Die Kripo-Beamten agierten gestern sprichwörtlich mit
Samthandschuhen. Anders war es bei dem martialischen Großeinsatz vom
16. Dezember 1999, an dem fast 1.000 Polizeibeamte inklusive der
Anti-Terror-Einheit GSG 9 beteiligt waren.

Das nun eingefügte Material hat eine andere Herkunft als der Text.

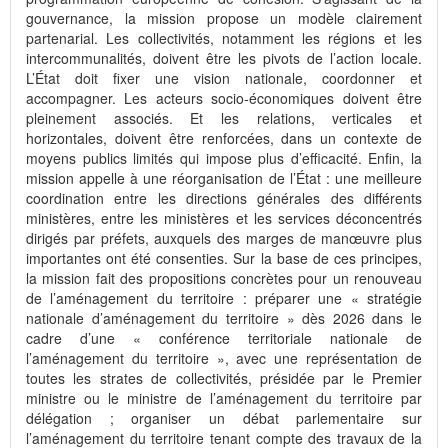
gouvernance, la mission propose un modèle clairement
partenarial. Les collectivités, notamment les régions et les
intercommunalités, doivent être les pivots de l’action locale.
L’État doit fixer une vision nationale, coordonner et
accompagner. Les acteurs socio-économiques doivent être
pleinement associés. Et les relations, verticales et
horizontales, doivent être renforcées, dans un contexte de
moyens publics limités qui impose plus d’efficacité. Enfin, la
mission appelle à une réorganisation de l’État : une meilleure
coordination entre les directions générales des différents
ministères, entre les ministères et les services déconcentrés
dirigés par préfets, auxquels des marges de manœuvre plus
importantes ont été consenties. Sur la base de ces principes,
la mission fait des propositions concrètes pour un renouveau
de l’aménagement du territoire : préparer une « stratégie
nationale d’aménagement du territoire » dès 2026 dans le
cadre d’une « conférence territoriale nationale de
l’aménagement du territoire », avec une représentation de
toutes les strates de collectivités, présidée par le Premier
ministre ou le ministre de l’aménagement du territoire par
délégation ; organiser un débat parlementaire sur
l’aménagement du territoire tenant compte des travaux de la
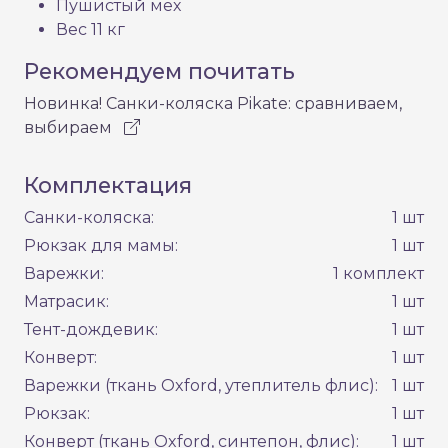
Пушистый мех
Вес 11 кг
Рекомендуем почитать
Новинка! Санки-коляска Pikate: сравниваем,
выбираем
Комплектация
Санки-коляска:
1 шт
Рюкзак для мамы:
1 шт
Варежки:
1 комплект
Матрасик:
1 шт
Тент-дождевик:
1 шт
Конверт:
1 шт
Варежки (ткань Oxford, утеплитель флис):
1 шт
Рюкзак:
1 шт
Конверт (ткань Oxford, синтепон, флис):
1 шт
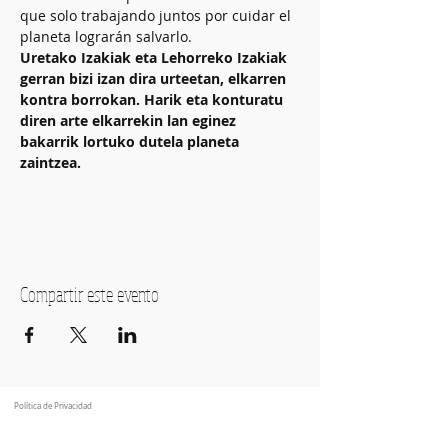
que solo trabajando juntos por cuidar el 
planeta lograrán salvarlo.
Uretako Izakiak eta Lehorreko Izakiak 
gerran bizi izan dira urteetan, elkarren 
kontra borrokan. Harik eta konturatu 
diren arte elkarrekin lan eginez 
bakarrik lortuko dutela planeta 
zaintzea.
Compartir este evento
Política de Privacidad
C/ Luis Heintz,
5
01008
Vitoria-Gasteiz (
Alava
)
945 134 107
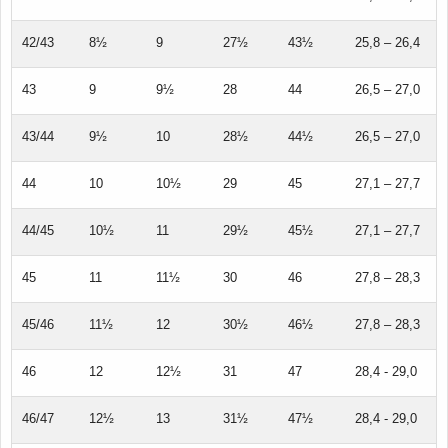
42/43
8½
9
27½
43½
25,8 – 26,4
43
9
9½
28
44
26,5 – 27,0
43/44
9½
10
28½
44½
26,5 – 27,0
44
10
10½
29
45
27,1 – 27,7
44/45
10½
11
29½
45½
27,1 – 27,7
45
11
11½
30
46
27,8 – 28,3
45/46
11½
12
30½
46½
27,8 – 28,3
46
12
12½
31
47
28,4 - 29,0
46/47
12½
13
31½
47½
28,4 - 29,0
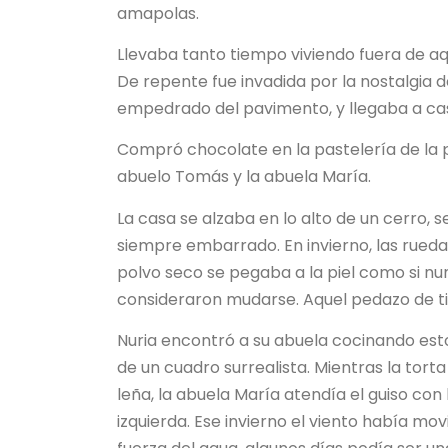
amapolas.
Llevaba tanto tiempo viviendo fuera de aq
De repente fue invadida por la nostalgia de
empedrado del pavimento, y llegaba a casa
Compró chocolate en la pastelería de la p
abuelo Tomás y la abuela María.
La casa se alzaba en lo alto de un cerro,
siempre embarrado. En invierno, las ruedas 
polvo seco se pegaba a la piel como si nunc
consideraron mudarse. Aquel pedazo de tie
Nuria encontró a su abuela cocinando es
de un cuadro surrealista. Mientras la tor
leña, la abuela María atendía el guiso co
izquierda. Ese invierno el viento había mo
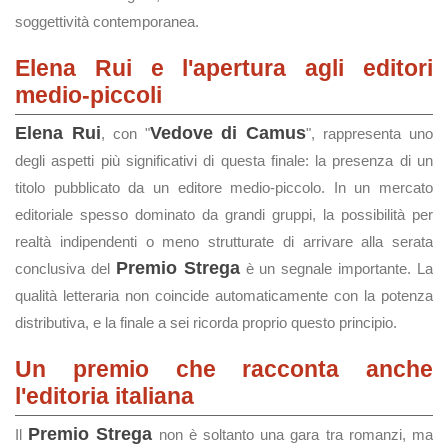
soggettività contemporanea.
Elena Rui e l'apertura agli editori
medio-piccoli
Elena Rui
Vedove di Camus
, con "
", rappresenta uno
degli aspetti più significativi di questa finale: la presenza di un
titolo pubblicato da un editore medio-piccolo. In un mercato
editoriale spesso dominato da grandi gruppi, la possibilità per
realtà indipendenti o meno strutturate di arrivare alla serata
Premio Strega
conclusiva del
è un segnale importante. La
qualità letteraria non coincide automaticamente con la potenza
distributiva, e la finale a sei ricorda proprio questo principio.
Un premio che racconta anche
l'editoria italiana
Premio Strega
Il
non è soltanto una gara tra romanzi, ma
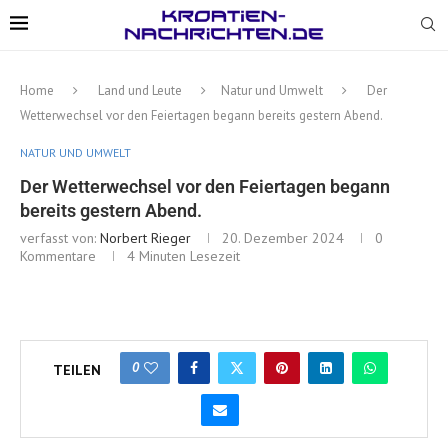
Home
Land und Leute
Natur und Umwelt
Der
Wetterwechsel vor den Feiertagen begann bereits gestern Abend.
NATUR UND UMWELT
Der Wetterwechsel vor den Feiertagen begann
bereits gestern Abend.
verfasst von:
Norbert Rieger
20. Dezember 2024
0
Kommentare
4 Minuten Lesezeit
0
TEILEN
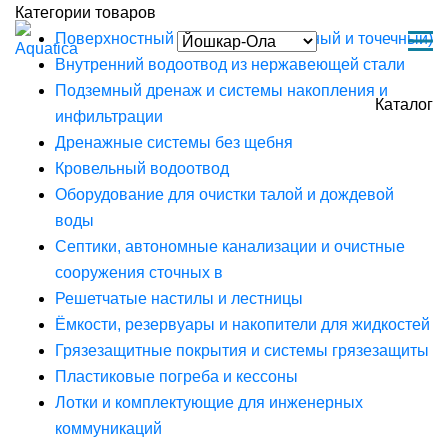
Категории товаров
Поверхностный водоотвод (линейный и точечный)
Внутренний водоотвод из нержавеющей стали
Подземный дренаж и системы накопления и
Каталог
инфильтрации
Дренажные системы без щебня
Кровельный водоотвод
Оборудование для очистки талой и дождевой
воды
Септики, автономные канализации и очистные
сооружения сточных в
Решетчатые настилы и лестницы
Ёмкости, резервуары и накопители для жидкостей
Грязезащитные покрытия и системы грязезащиты
Пластиковые погреба и кессоны
Лотки и комплектующие для инженерных
коммуникаций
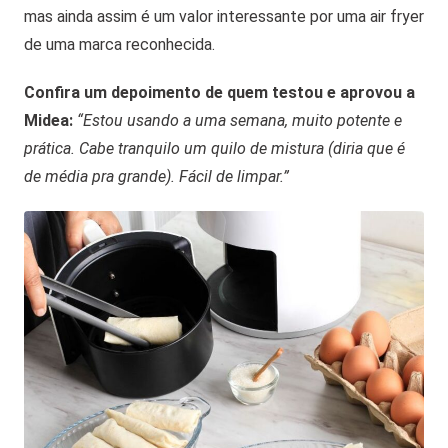
mas ainda assim é um valor interessante por uma air fryer
de uma marca reconhecida.
Confira um depoimento de quem testou e aprovou a
Midea:
“Estou usando a uma semana, muito potente e
prática. Cabe tranquilo um quilo de mistura (diria que é
de média pra grande). Fácil de limpar.”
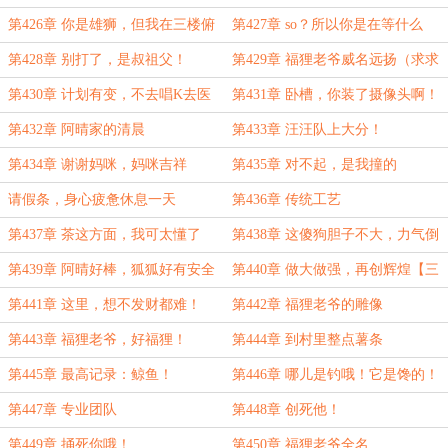
第426章 你是雄狮，但我在三楼俯
第427章 so？所以你是在等什么
视【第三更、求月票、订阅】
的？
第428章 别打了，是叔祖父！
第429章 福狸老爷威名远扬（求求
月票）
第430章 计划有变，不去唱K去医
第431章 卧槽，你装了摄像头啊！
院
第432章 阿晴家的清晨
第433章 汪汪队上大分！
第434章 谢谢妈咪，妈咪吉祥
第435章 对不起，是我撞的
请假条，身心疲惫休息一天
第436章 传统工艺
第437章 茶这方面，我可太懂了
第438章 这傻狗胆子不大，力气倒
不小
第439章 阿晴好棒，狐狐好有安全
第440章 做大做强，再创辉煌【三
感
更】
第441章 这里，想不发财都难！
第442章 福狸老爷的雕像
第443章 福狸老爷，好福狸！
第444章 到村里整点薯条
第445章 最高记录：鲸鱼！
第446章 哪儿是钓哦！它是馋的！
第447章 专业团队
第448章 创死他！
第449章 捅死你哦！
第450章 福狸老爷全名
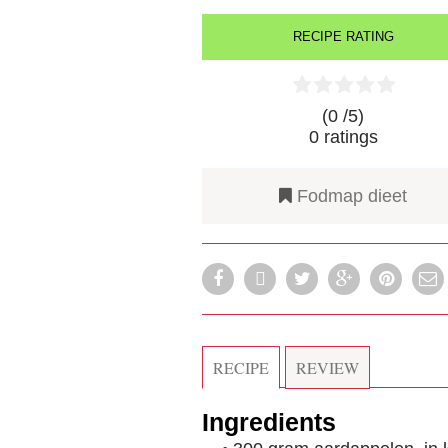
RECIPE RATING
(0 /
5
)
0
ratings
Fodmap dieet
RECIPE
REVIEW
Ingredients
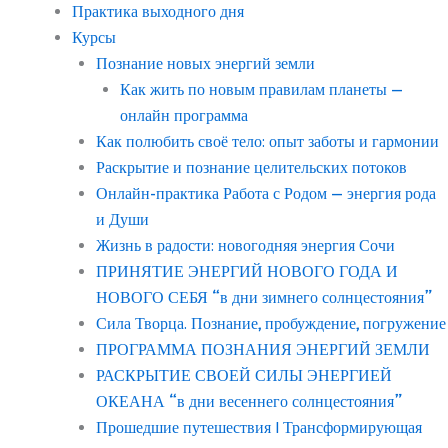
Практика выходного дня
Курсы
Познание новых энергий земли
Как жить по новым правилам планеты —
онлайн программа
Как полюбить своё тело: опыт заботы и гармонии
Раскрытие и познание целительских потоков
Онлайн-практика Работа с Родом — энергия рода
и Души
Жизнь в радости: новогодняя энергия Сочи
ПРИНЯТИЕ ЭНЕРГИЙ НОВОГО ГОДА И
НОВОГО СЕБЯ “в дни зимнего солнцестояния”
Сила Творца. Познание, пробуждение, погружение
ПРОГРАММА ПОЗНАНИЯ ЭНЕРГИЙ ЗЕМЛИ
РАСКРЫТИЕ СВОЕЙ СИЛЫ ЭНЕРГИЕЙ
ОКЕАНА “в дни весеннего солнцестояния”
Прошедшие путешествия | Трансформирующая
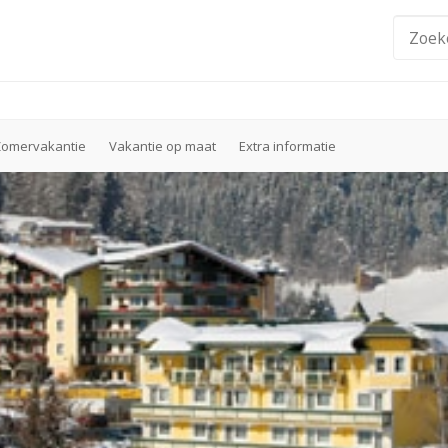
Zomervakantie
Vakantie op maat
Extra informatie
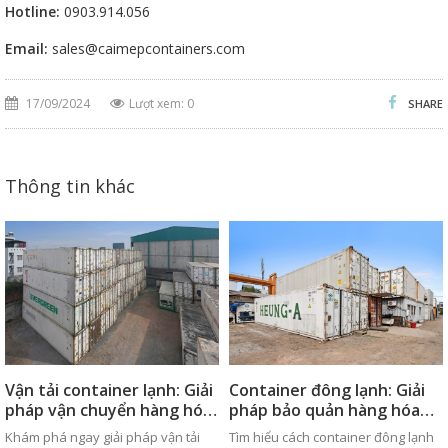
Hotline:
0903.914.056
Email:
sales@caimepcontainers.com
17/09/2024
Lượt xem: 0
SHARE
Thông tin khác
Vận tải container lạnh: Giải
Container đông lạnh: Giải
pháp vận chuyển hàng hóa
pháp bảo quản hàng hóa
an toàn
hiệu quả
Khám phá ngay giải pháp vận tải
Tìm hiểu cách container đông lạnh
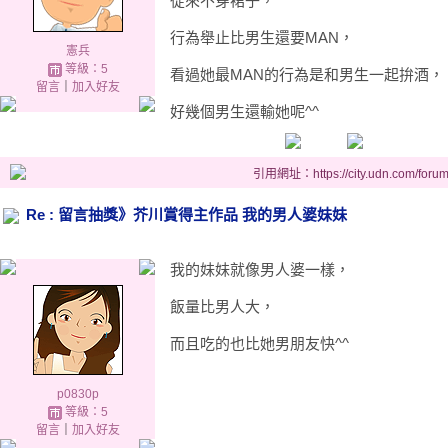
從來不穿裙子，
行為舉止比男生還要MAN，
憲兵
等級：5
看過她最MAN的行為是和男生一起拚酒，
留言
｜
加入好友
好幾個男生還輸她呢^^
引用網址：https://city.udn.com/foru
Re : 留言抽獎》芥川賞得主作品 我的男人婆妹妹
我的妹妹就像男人婆一樣，
飯量比男人大，
而且吃的也比她男朋友快^^
p0830p
等級：5
留言
｜
加入好友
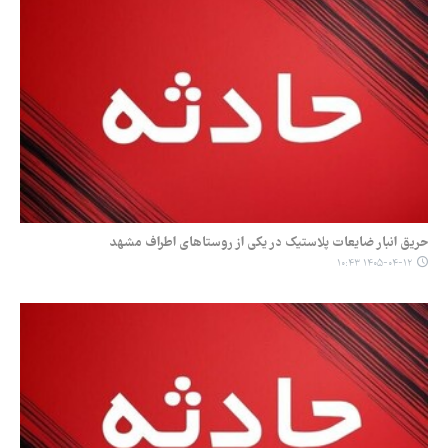
حریق انبار ضایعات پلاستیک در یکی از روستاهای اطراف مشهد
۱۴۰۵-۰۴-۱۲ ۱۰:۴۳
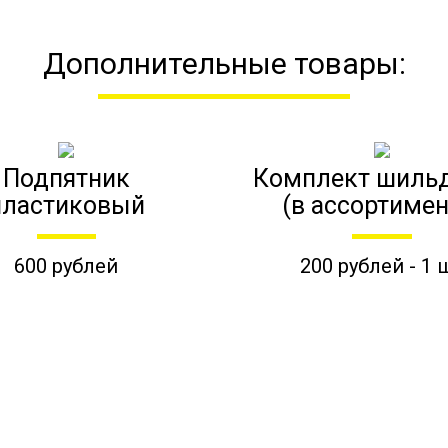
Дополнительные товары:
Подпятник
Комплект шиль
пластиковый
(в ассортимен
600 рублей
200 рублей - 1 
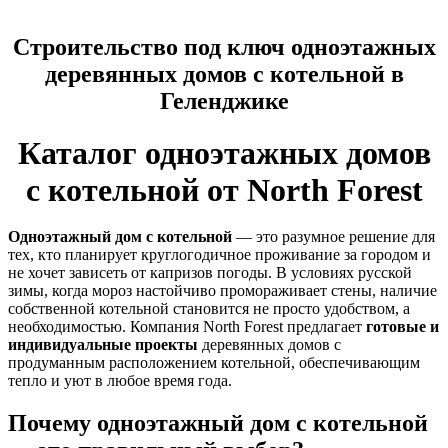
Строительство под ключ одноэтажных
деревянных домов с котельной в
Геленджике
Каталог одноэтажных домов
с котельной от North Forest
Одноэтажный дом с котельной
— это разумное решение для
тех, кто планирует круглогодичное проживание за городом и
не хочет зависеть от капризов погоды. В условиях русской
зимы, когда мороз настойчиво промораживает стены, наличие
собственной котельной становится не просто удобством, а
необходимостью. Компания North Forest предлагает
готовые и
индивидуальные проекты
деревянных домов с
продуманным расположением котельной, обеспечивающим
тепло и уют в любое время года.
Почему одноэтажный дом с котельной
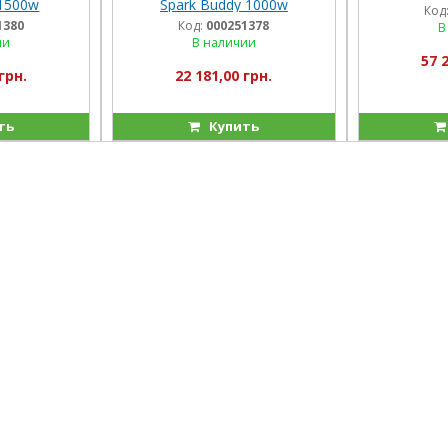
 1500w
Spark Buddy 1000w
Код
1380
Код:
000251378
В
ии
В наличии
57 
грн.
22 181,00 грн.
ть
Купить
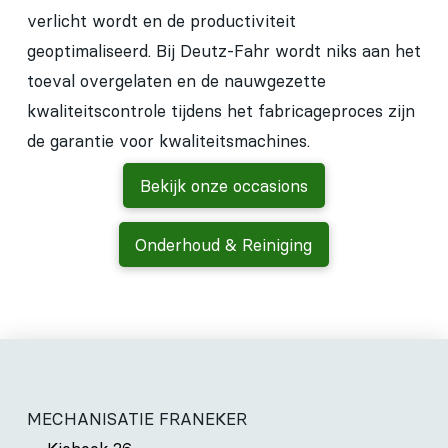
verlicht wordt en de productiviteit
geoptimaliseerd. Bij Deutz-Fahr wordt niks aan het
toeval overgelaten en de nauwgezette
kwaliteitscontrole tijdens het fabricageproces zijn
de garantie voor kwaliteitsmachines.
Bekijk onze occasions
Onderhoud & Reiniging
MECHANISATIE FRANEKER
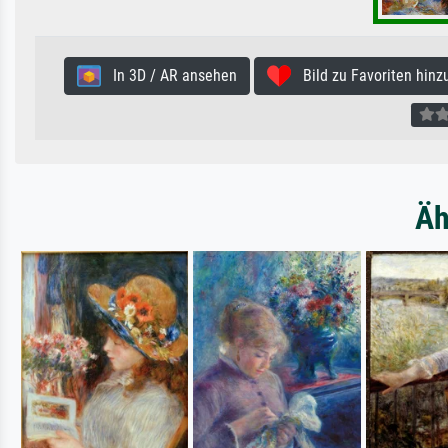
In 3D / AR ansehen
Bild zu Favoriten hinz
Äh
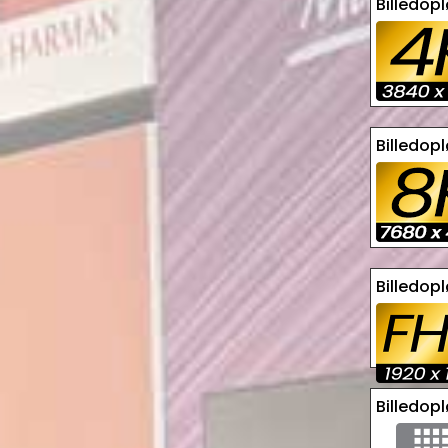
Billedop
Billedop
Billedop
Billedop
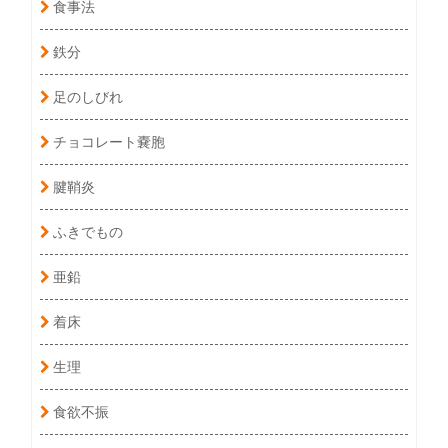
食事法
鉄分
足のしびれ
チョコレート嚢胞
腱鞘炎
ふきでもの
亜鉛
着床
生理
食欲不振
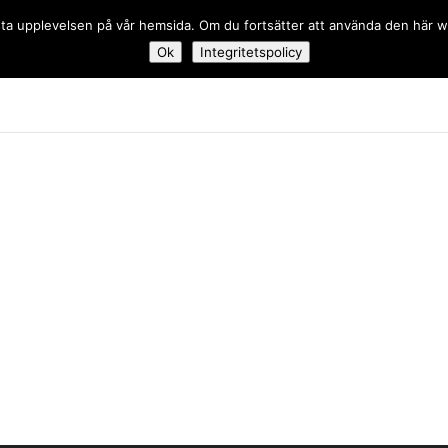
 bästa upplevelsen på vår hemsida. Om du fortsätter att använda den här
Ok
Integritetspolicy
dskolan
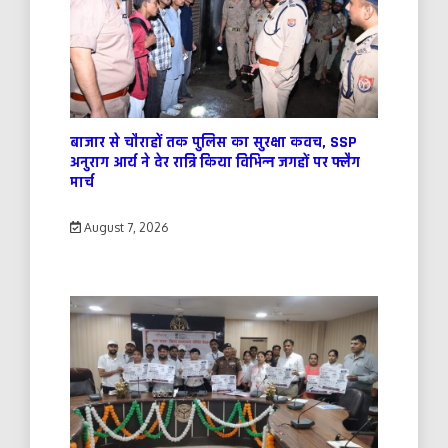
बाजार से चौराहों तक पुलिस का सुरक्षा कवच, SSP
अनुराग आर्य ने देर रात्रि किया विभिन्न जगहों पर फ्लैग
मार्च
August 7, 2026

Die erste Razzia war der Auftakt einer bundesweiten Festnahmeserie der
Bundesanwaltschaft in Sachen Revolutionäre Zellen (RZ). Wegen des
Vorwurfs der Mitgliedschaft in einer terroristischen Vereinigung in der
Zeit zwischen 1984 und 1994 sowie der Beteiligung an
Sprengstoffanschlägen sitzen mittlerweile vier Männer und eine
Frau in Haft. Zwei der Beschuldigten waren früher als Hausmeister im
Mehringhof beschäftigt gewesen. Bei der Durchsuchung im Dezember hatte
die Polizei zehn Kilogramm Sprengstoff und Schusswaffen gesucht, aber nicht
gefunden. Die damalige Polizeiaktion ging ebenso wie die gestrige auf die
Aussage des Kronzeugen Tarek M. zurück. Der 41-jährige Berliner
Kampfsportlehrer, der im November 1999 als erster wegen diverser
Vorwürfe in Sachen RZ verhaftet worden war, hat bei der
Bundesanwaltschaft (BAW) ausgesagt, um seinen eigenen Kopf aus der Schlinge
zu ziehen.
Bei der gestrigen Polizeiaktion war Tarek M. persönlich nicht
anwesend, aber trotzdem allgegenwärtig. Von einem Gefängnis in
der Bundesrepublik, der geheim gehalten wird, dirigierte er das
BKA-Kommando im Mehringhof per Videokonferenz. Der Durchsuchungsbeschluss
bezog sich nur auf einen im Durchgang zum zweiten Hinterhof gelegenen
Fahrstuhlschacht samt angrenzenden Räumlichkeiten im Keller und
Erdgeschoss. Die BAW erhoffte sich davon, das frühere Versteck des
Sprengstoffs und "möglicherweise noch vorhandene Spuren" von
diesem zu finden. Mit einer Videokamera und einem Schweinwerfer
ausgerüstet filmten Kripo-Beamte zunächst den Kellerbereich und
den Fahrfahrstuhlschacht, danach zwei Abstellräume neben dem Hof.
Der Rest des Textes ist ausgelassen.